Однажды, уже в Юрзуфе, Александр в мягкой форме попенял Раевскому-тезке на его очевидную резкость в обращении с матерью, Софьей Алексеевной. В ответ получил целую отповедь – изумившую его…
– Ну да… – сказал Раевский. – И вы начнете упрекать меня в сыновней неблагодарности – как мои милые сестрицы. За что я должен испытывать признательность? Разве я просился на свет? Я, верно, прежде озаботился бы узнать, что это такое – и, уверяю вас – вряд ли б согласился! Сомнительный подарок! Если учесть вдобавок, что даже счастье жизни – неминуемо влечет за собой страх смерти…
Я уже не говорю про девять месяцев лежания в темной утробе, в сырости – и в мрачной неизвестности – что из этого выйдет. (Он поморщился, будто отведал лимона.) Мне с детства кажется, я помню это тоскливое положение – и оно вызывает у меня дрожь. Вам известен каламбур – как один зародыш, в утробе – спрашивает другого: – Как по-твоему? Там, за этим самым рождением – еще есть жизнь? – Что ты, – отвечает другой, – оттуда ж никто не возвращался!
В другой раз он попытался развить ту же тему еще открытей и беспощадней…
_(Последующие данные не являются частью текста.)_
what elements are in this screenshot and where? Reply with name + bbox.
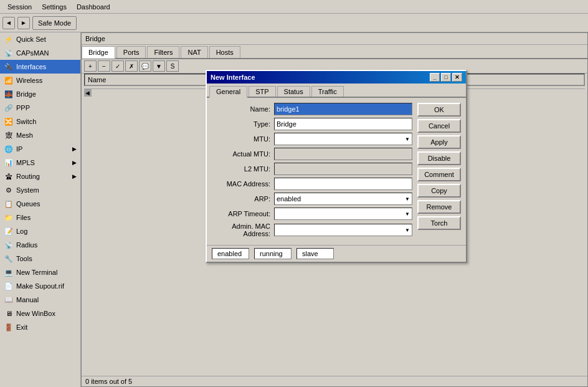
new-terminal-icon: 💻 [4,267,14,277]
sidebar-item-mesh[interactable]: 🕸 Mesh [0,128,80,142]
menu-settings[interactable]: Settings [37,2,72,12]
remove-button[interactable]: Remove [417,200,461,214]
content-area: Bridge Bridge Ports Filters NAT Hosts + … [81,32,588,387]
name-input[interactable] [274,103,412,115]
sidebar-item-ppp[interactable]: 🔗 PPP [0,101,80,115]
cancel-button[interactable]: Cancel [417,119,461,133]
sidebar-label-make-supout: Make Supout.rif [16,282,64,290]
sidebar-item-bridge[interactable]: 🌉 Bridge [0,87,80,101]
sidebar-label-tools: Tools [16,255,32,262]
ok-button[interactable]: OK [417,103,461,117]
sidebar-item-interfaces[interactable]: 🔌 Interfaces [0,60,80,74]
type-row: Type: Bridge [212,118,412,130]
filter-button[interactable]: ▼ [153,60,165,72]
sidebar-label-log: Log [16,227,27,235]
tab-filters[interactable]: Filters [147,46,179,58]
add-button[interactable]: + [84,60,97,72]
dialog-title-buttons: _ □ ✕ [430,73,462,82]
sidebar-item-wireless[interactable]: 📶 Wireless [0,74,80,87]
mac-input[interactable] [274,178,412,190]
comment-button[interactable]: 💬 [139,60,151,72]
safe-mode-button[interactable]: Safe Mode [32,16,77,30]
sidebar-label-wireless: Wireless [16,77,42,84]
scroll-left[interactable]: ◄ [84,89,92,97]
arp-timeout-row: ARP Timeout: ▼ [212,208,412,220]
admin-mac-select[interactable]: ▼ [274,224,412,236]
mtu-select[interactable]: ▼ [274,133,412,145]
sidebar-item-mpls[interactable]: 📊 MPLS ▶ [0,156,80,170]
menu-dashboard[interactable]: Dashboard [72,2,115,12]
sidebar-item-tools[interactable]: 🔧 Tools [0,252,80,265]
dialog-tab-status[interactable]: Status [277,86,310,97]
forward-button[interactable]: ► [17,17,30,29]
name-label: Name: [212,105,274,113]
dialog-tab-general[interactable]: General [209,86,247,98]
sidebar-label-files: Files [16,214,31,221]
remove-button[interactable]: − [98,60,110,72]
torch-button[interactable]: Torch [417,216,461,230]
tab-bridge[interactable]: Bridge [82,46,115,59]
sidebar-item-exit[interactable]: 🚪 Exit [0,320,80,334]
sidebar-label-switch: Switch [16,118,36,125]
sidebar-item-radius[interactable]: 📡 Radius [0,238,80,252]
dialog-titlebar: New Interface _ □ ✕ [207,71,466,84]
dialog-title: New Interface [211,74,255,81]
capsman-icon: 📡 [4,48,14,58]
menubar: Session Settings Dashboard [0,0,588,14]
disable-button[interactable]: Disable [417,151,461,165]
enable-button[interactable]: ✓ [111,60,124,72]
exit-icon: 🚪 [4,322,14,332]
mac-row: MAC Address: [212,178,412,190]
type-select[interactable]: Bridge [274,118,412,130]
mtu-row: MTU: ▼ [212,133,412,145]
dialog-tab-traffic[interactable]: Traffic [311,86,344,97]
new-winbox-icon: 🖥 [4,308,14,318]
sidebar-item-routing[interactable]: 🛣 Routing ▶ [0,170,80,183]
dialog-minimize-button[interactable]: _ [430,73,440,82]
sidebar-item-capsman[interactable]: 📡 CAPsMAN [0,46,80,60]
disable-button[interactable]: ✗ [125,60,138,72]
mtu-label: MTU: [212,135,274,143]
dialog-maximize-button[interactable]: □ [441,73,451,82]
sidebar-label-ip: IP [16,145,22,153]
arp-timeout-select[interactable]: ▼ [274,208,412,220]
l2-mtu-value [274,163,412,175]
system-icon: ⚙ [4,185,14,195]
arp-timeout-arrow: ▼ [405,211,410,217]
sidebar-item-log[interactable]: 📝 Log [0,224,80,238]
manual-icon: 📖 [4,295,14,305]
arp-timeout-label: ARP Timeout: [212,210,274,217]
search-button[interactable]: S [166,60,179,72]
comment-button[interactable]: Comment [417,168,461,181]
tab-hosts[interactable]: Hosts [209,46,240,58]
dialog-close-button[interactable]: ✕ [452,73,462,82]
bridge-window-title: Bridge [85,35,105,42]
dialog-footer: enabled running slave [207,245,466,262]
arp-label: ARP: [212,195,274,203]
sidebar-item-system[interactable]: ⚙ System [0,183,80,197]
sidebar-item-make-supout[interactable]: 📄 Make Supout.rif [0,279,80,293]
back-button[interactable]: ◄ [2,17,15,29]
mtu-arrow: ▼ [405,136,410,142]
sidebar-label-system: System [16,186,39,194]
copy-button[interactable]: Copy [417,184,461,198]
sidebar-item-files[interactable]: 📁 Files [0,211,80,224]
routing-arrow: ▶ [72,173,77,179]
menu-session[interactable]: Session [2,2,37,12]
arp-arrow: ▼ [405,196,410,202]
tab-nat[interactable]: NAT [181,46,207,58]
arp-select[interactable]: enabled ▼ [274,193,412,205]
sidebar-item-new-winbox[interactable]: 🖥 New WinBox [0,307,80,320]
apply-button[interactable]: Apply [417,135,461,149]
sidebar-item-queues[interactable]: 📋 Queues [0,197,80,211]
sidebar-label-new-terminal: New Terminal [16,269,57,276]
sidebar-item-ip[interactable]: 🌐 IP ▶ [0,142,80,156]
tab-ports[interactable]: Ports [116,46,146,58]
bridge-status-bar: 0 items out of 5 [82,376,587,386]
sidebar-item-new-terminal[interactable]: 💻 New Terminal [0,265,80,279]
interfaces-icon: 🔌 [4,62,14,72]
sidebar-item-quick-set[interactable]: ⚡ Quick Set [0,32,80,46]
dialog-tab-stp[interactable]: STP [249,86,275,97]
sidebar-item-manual[interactable]: 📖 Manual [0,293,80,307]
sidebar-item-switch[interactable]: 🔀 Switch [0,115,80,128]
– Бросьте, Пушкин! Не знаю, как вы – я – дитя любви! Моя матушка по сей день любит отца, как кошка! Сиречь… акт моего зачатия никак не мог быть не приятен для обоих. Напротив… он наверняка доставил естественное удовольствие обеим сторонам. Воспитание и скромность не позволяют мне представлять себе подробности… Простите за откровенность! М-м… Моя благодарность? – вопрос тает сам собой! Кроме того… все родители на свете стремятся иметь детей из эгоистической склонности: во что бы то ни стало встретить в них продолжение свое. И очень тоскуют, если это продолжение – не чудится им схожим.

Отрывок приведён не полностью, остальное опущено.